"Quand je danse, je danse ; quand je dors, je dors ; voire et quand je me promène solitairement en un beau verger, si mes pensées se sont entretenues des occurrences étrangères quelque partie du temps, quelque autre partie je les ramène à la promenade, au verger, à la douceur de cette solitude, et à moi.
Nature a maternellement observé cela, que les actions qu'elle nous a enjointes pour notre besoin nous fussent aussi voluptueuses ; et nous y convie, non seulement par la raison, mais aussi par l'appétit : c'est injustice de corrompre ses règles." Montaigne, "De l'expérience", Essais, Livre III (1588)
Joy of Life fait partie de cette légion de groupes formés dans la continuité de Joy Division, étant plongée dans l'ombre de ces derniers et pratiquant ainsi une musique qu'en cette période (84-88) de moins en moins de personne n'avait envie d'entendre. Si son nom fait moins référence au livre éponyme de Zola qu'à une des vocalistes (difficile de dire "chanteuses" quand même) du groupe punk Crass - Joy de Vivre (très joli) - la musique de Joy of Life explore tout les clichés de la musique post-punk tendance gris sibérien - voix grave, basse en avant, guitare jouée à la lame de rasoir, rythmique martiale, synthé glacial -, mais dispose de tout le talent nécessaire à nous la rendre sympathique.
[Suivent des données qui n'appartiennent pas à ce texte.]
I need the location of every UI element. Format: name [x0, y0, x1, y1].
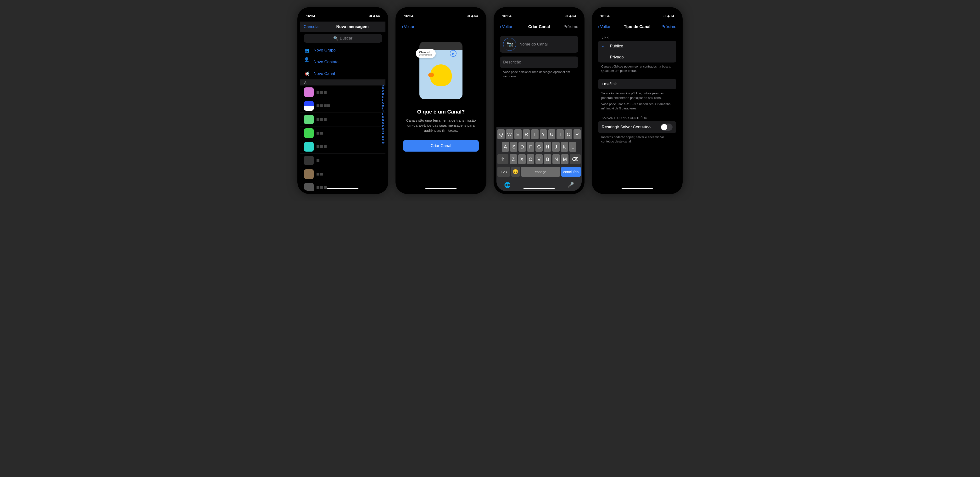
description-input[interactable] [503, 60, 575, 65]
new-channel-button[interactable]: 📢 Novo Canal [300, 68, 385, 80]
contact-row[interactable] [300, 168, 385, 181]
alpha-letter[interactable]: D [382, 93, 385, 96]
key-d[interactable]: D [519, 142, 526, 152]
next-button[interactable]: Próximo [563, 24, 578, 29]
contact-row[interactable] [300, 86, 385, 99]
link-input[interactable]: t.me/link [598, 79, 676, 89]
alpha-letter[interactable]: J [382, 110, 385, 113]
space-key[interactable]: espaço [521, 167, 560, 177]
key-w[interactable]: W [506, 129, 513, 139]
keyboard[interactable]: QWERTYUIOP ASDFGHJKL ⇧ ZXCVBNM ⌫ 123 😊 e… [496, 128, 582, 191]
key-n[interactable]: N [552, 154, 560, 164]
page-title: Criar Canal [528, 24, 550, 29]
alpha-letter[interactable]: P [382, 124, 385, 127]
key-c[interactable]: C [527, 154, 534, 164]
key-v[interactable]: V [535, 154, 543, 164]
key-a[interactable]: A [502, 142, 509, 152]
time: 16:34 [600, 14, 609, 18]
contact-row[interactable] [300, 154, 385, 168]
restrict-label: Restringir Salvar Conteúdo [602, 125, 651, 129]
notch [327, 7, 358, 14]
private-option[interactable]: Privado [598, 52, 676, 62]
new-group-button[interactable]: 👥 Novo Grupo [300, 45, 385, 56]
key-r[interactable]: R [523, 129, 530, 139]
visibility-options: ✓ Público Privado [598, 41, 676, 62]
key-z[interactable]: Z [510, 154, 517, 164]
alpha-letter[interactable]: N [382, 119, 385, 121]
numeric-key[interactable]: 123 [497, 167, 510, 177]
search-input[interactable]: 🔍 Buscar [304, 34, 382, 43]
cancel-button[interactable]: Cancelar [304, 24, 320, 29]
home-indicator[interactable] [622, 188, 653, 189]
create-channel-button[interactable]: Criar Canal [403, 140, 479, 152]
key-x[interactable]: X [518, 154, 526, 164]
contact-list[interactable] [300, 86, 385, 191]
alpha-letter[interactable]: V [382, 139, 385, 142]
key-i[interactable]: I [557, 129, 564, 139]
alpha-letter[interactable]: E [382, 96, 385, 99]
contact-row[interactable] [300, 140, 385, 154]
back-button[interactable]: ‹Voltar [402, 24, 414, 30]
phone-create-channel: 16:34 •ıl◈64 ‹Voltar Criar Canal Próximo… [493, 7, 584, 194]
alpha-letter[interactable]: H [382, 104, 385, 107]
home-indicator[interactable] [425, 188, 457, 189]
alpha-letter[interactable]: M [382, 116, 385, 118]
alpha-letter[interactable]: T [382, 133, 385, 136]
key-b[interactable]: B [544, 154, 551, 164]
alpha-letter[interactable]: F [382, 99, 385, 101]
key-f[interactable]: F [527, 142, 534, 152]
alpha-letter[interactable]: B [382, 87, 385, 90]
home-indicator[interactable] [327, 188, 358, 189]
key-o[interactable]: O [565, 129, 572, 139]
back-button[interactable]: ‹Voltar [598, 24, 611, 30]
key-k[interactable]: K [561, 142, 568, 152]
nav-bar: ‹Voltar [398, 22, 484, 32]
key-p[interactable]: P [573, 129, 581, 139]
key-u[interactable]: U [548, 129, 555, 139]
contact-row[interactable] [300, 126, 385, 140]
description-help: Você pode adicionar uma descrição opcion… [496, 68, 582, 80]
contact-row[interactable] [300, 99, 385, 113]
key-m[interactable]: M [561, 154, 568, 164]
contact-row[interactable] [300, 113, 385, 126]
emoji-key[interactable]: 😊 [511, 167, 520, 177]
alpha-letter[interactable]: G [382, 102, 385, 104]
done-key[interactable]: concluído [561, 167, 581, 177]
alpha-letter[interactable]: R [382, 128, 385, 130]
alpha-letter[interactable]: O [382, 122, 385, 124]
key-q[interactable]: Q [497, 129, 504, 139]
alpha-letter[interactable]: S [382, 130, 385, 133]
alpha-letter[interactable]: L [382, 113, 385, 116]
phone-new-message: 16:34 •ıl ◈ 64 Cancelar Nova mensagem 🔍 … [298, 7, 388, 194]
alpha-letter[interactable]: W [382, 142, 385, 144]
key-y[interactable]: Y [540, 129, 547, 139]
key-j[interactable]: J [552, 142, 559, 152]
mic-icon[interactable]: 🎤 [568, 182, 574, 188]
home-indicator[interactable] [523, 188, 555, 189]
camera-icon: 📷 [506, 41, 513, 48]
key-s[interactable]: S [510, 142, 517, 152]
shift-key[interactable]: ⇧ [497, 154, 508, 164]
alpha-letter[interactable]: U [382, 136, 385, 139]
alpha-index[interactable]: ABCDEFGHIJLMNOPRSTUVW [382, 84, 385, 144]
contact-row[interactable] [300, 181, 385, 191]
key-l[interactable]: L [569, 142, 576, 152]
key-e[interactable]: E [514, 129, 522, 139]
alpha-letter[interactable]: A [382, 84, 385, 87]
chevron-left-icon: ‹ [500, 24, 501, 30]
channel-name-input[interactable] [519, 42, 575, 47]
restrict-toggle[interactable] [660, 124, 673, 131]
key-g[interactable]: G [535, 142, 542, 152]
public-option[interactable]: ✓ Público [598, 41, 676, 52]
back-button[interactable]: ‹Voltar [500, 24, 512, 30]
alpha-letter[interactable]: I [382, 107, 385, 110]
new-contact-button[interactable]: 👤⁺ Novo Contato [300, 56, 385, 68]
key-h[interactable]: H [544, 142, 551, 152]
key-t[interactable]: T [531, 129, 538, 139]
next-button[interactable]: Próximo [662, 24, 676, 29]
backspace-key[interactable]: ⌫ [570, 154, 581, 164]
alpha-letter[interactable]: C [382, 90, 385, 93]
link-section-label: LINK [595, 32, 680, 41]
globe-icon[interactable]: 🌐 [504, 182, 511, 188]
add-photo-button[interactable]: 📷 [503, 38, 516, 51]
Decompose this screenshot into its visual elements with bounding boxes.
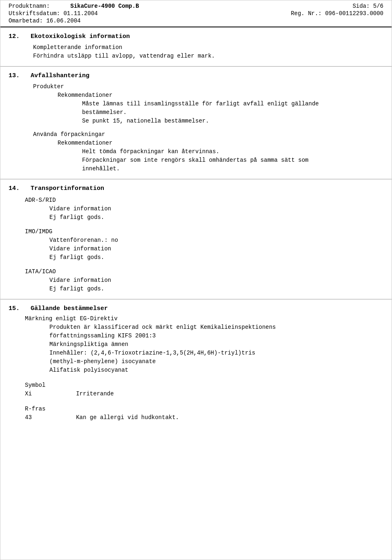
anvanda-label: Använda förpackningar	[33, 130, 383, 139]
prod-line3: Se punkt 15, nationella bestämmelser.	[82, 117, 383, 125]
s15-line1: Märkning enligt EG-Direktiv	[25, 315, 383, 323]
adr-sub-label: Vidare information	[49, 205, 383, 213]
imo-sub: Vattenförorenan.: no Vidare information …	[49, 236, 383, 262]
iata-block: IATA/ICAO Vidare information Ej farligt …	[25, 268, 383, 293]
section-13-title: 13. Avfallshantering	[9, 72, 383, 79]
section-15-title: 15. Gällande bestämmelser	[9, 305, 383, 312]
s15-rfras-block: R-fras 43 Kan ge allergi vid hudkontakt.	[25, 405, 383, 422]
product-label: Produktnamn: SikaCure-4900 Comp.B	[9, 3, 139, 9]
rfras-desc: Kan ge allergi vid hudkontakt.	[76, 414, 179, 421]
anvanda-line1: Helt tömda förpackningar kan återvinnas.	[82, 147, 383, 156]
rfras-row: 43 Kan ge allergi vid hudkontakt.	[25, 413, 383, 422]
s15-line6: (methyl-m-phenylene) isocyanate	[49, 357, 383, 366]
section-13: 13. Avfallshantering Produkter Rekommend…	[0, 67, 392, 179]
rekom-lines: Måste lämnas till insamlingsställe för f…	[82, 100, 383, 125]
imo-block: IMO/IMDG Vattenförorenan.: no Vidare inf…	[25, 228, 383, 262]
symbol-value: Xi	[25, 390, 32, 397]
iata-sub-label: Vidare information	[49, 276, 383, 285]
section-14-title: 14. Transportinformation	[9, 185, 383, 192]
imo-sub-label: Vidare information	[49, 245, 383, 253]
imo-label: IMO/IMDG	[25, 228, 383, 236]
adr-label: ADR-S/RID	[25, 196, 383, 205]
rekom-label: Rekommendationer	[58, 91, 383, 100]
revised-date: Omarbetad: 16.06.2004	[9, 18, 80, 24]
iata-sub: Vidare information Ej farligt gods.	[49, 276, 383, 293]
adr-block: ADR-S/RID Vidare information Ej farligt …	[25, 196, 383, 222]
section-12-line1: Kompletterande information	[33, 43, 383, 52]
reg-number: Reg. Nr.: 096-00112293.0000	[291, 10, 383, 17]
adr-line1: Ej farligt gods.	[49, 213, 383, 222]
rfras-value: 43	[25, 414, 32, 421]
anvanda-lines: Helt tömda förpackningar kan återvinnas.…	[82, 147, 383, 173]
symbol-label: Symbol	[25, 381, 383, 390]
section-12-title: 12. Ekotoxikologisk information	[9, 33, 383, 40]
symbol-row: Xi Irriterande	[25, 390, 383, 398]
anvanda-rekom-block: Rekommendationer Helt tömda förpackninga…	[58, 139, 383, 173]
s15-line2: Produkten är klassificerad ock märkt enl…	[49, 323, 383, 332]
prod-line2: bestämmelser.	[82, 108, 383, 117]
product-label-text: Produktnamn:	[9, 3, 50, 9]
s15-line5: Innehåller: (2,4,6-Trioxotriazine-1,3,5(…	[49, 349, 383, 357]
section-13-anvanda: Använda förpackningar Rekommendationer H…	[33, 130, 383, 173]
s15-line7: Alifatisk polyisocyanat	[49, 366, 383, 375]
product-name: SikaCure-4900 Comp.B	[70, 3, 139, 9]
section-15-content: Märkning enligt EG-Direktiv Produkten är…	[25, 315, 383, 422]
anvanda-line3: innehållet.	[82, 165, 383, 173]
symbol-desc: Irriterande	[76, 390, 114, 397]
section-12: 12. Ekotoxikologisk information Komplett…	[0, 27, 392, 67]
page: Produktnamn: SikaCure-4900 Comp.B Sida: …	[0, 0, 392, 560]
section-13-produkter: Produkter Rekommendationer Måste lämnas …	[33, 83, 383, 125]
section-15: 15. Gällande bestämmelser Märkning enlig…	[0, 299, 392, 428]
rfras-label: R-fras	[25, 405, 383, 413]
section-12-content: Kompletterande information Förhindra uts…	[33, 43, 383, 60]
s15-indent-block: Produkten är klassificerad ock märkt enl…	[49, 323, 383, 375]
prod-line1: Måste lämnas till insamlingsställe för f…	[82, 100, 383, 108]
s15-line4: Märkningspliktiga ämnen	[49, 340, 383, 349]
print-date: Utskriftsdatum: 01.11.2004	[9, 10, 98, 17]
s15-symbol-block: Symbol Xi Irriterande	[25, 381, 383, 398]
section-12-line2: Förhindra utsläpp till avlopp, vattendra…	[33, 52, 383, 60]
s15-line3: författningssamling KIFS 2001:3	[49, 332, 383, 340]
adr-sub: Vidare information Ej farligt gods.	[49, 205, 383, 222]
imo-line1: Ej farligt gods.	[49, 253, 383, 262]
iata-label: IATA/ICAO	[25, 268, 383, 276]
anvanda-rekom-label: Rekommendationer	[58, 139, 383, 147]
page-number: Sida: 5/6	[352, 3, 383, 9]
produkter-rekom: Rekommendationer Måste lämnas till insam…	[58, 91, 383, 125]
imo-sub1: Vattenförorenan.: no	[49, 236, 383, 245]
iata-line1: Ej farligt gods.	[49, 285, 383, 293]
page-header: Produktnamn: SikaCure-4900 Comp.B Sida: …	[0, 0, 392, 27]
anvanda-line2: Förpackningar som inte rengörs skall omh…	[82, 156, 383, 165]
produkter-label: Produkter	[33, 83, 383, 91]
section-14: 14. Transportinformation ADR-S/RID Vidar…	[0, 179, 392, 299]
On croirait d'ailleurs que les paroles sont des vulgarisations issues d'un recueil de Nietzsche, ou plus encore de Cioran, notamment sur le martial Warrior Creed où l'on peut entendre : "I have no home: I make awareness my home. I have no life and death: I make the tides of breathing my life and death. I have no divine powers: I make honesty my divine power. I have no means: I make understanding my means. I have no secrets: I make character my secret." ;
Et de la joie de vivre aux odes à la Nature et à l'Homme de Giono, il n'y a qu'un pas. Écrivain de la terre et de "l’écho en soi de la souffrance de l’autre", j'admire Giono et plus particulièrement son recueil de nouvelles au titre évocateur : Solitude de la pitié, d'où je tire un extrait du texte le plus fantastique de tous - "Prélude de pan" - :
"ça virait, ça tournait.
On avait de la poussière jusqu'au ventre, et la sueur coulait de nous comme de la pluie, et c'était sur le parquet de bois un tonnerre de pieds, et on entendait les han, han, du gros Boniface, et les tables qui se cassaient, et les chaises qu'on écrasait, et le verre des verres et des bouteilles qu'on broyait sous les gros souliers avec le bruit que font les porcs en mangeant les pois chiches et il y avait une épaisse odeur d'absinthe et de sirop qui nous serrait la tête comme dans des tenailles.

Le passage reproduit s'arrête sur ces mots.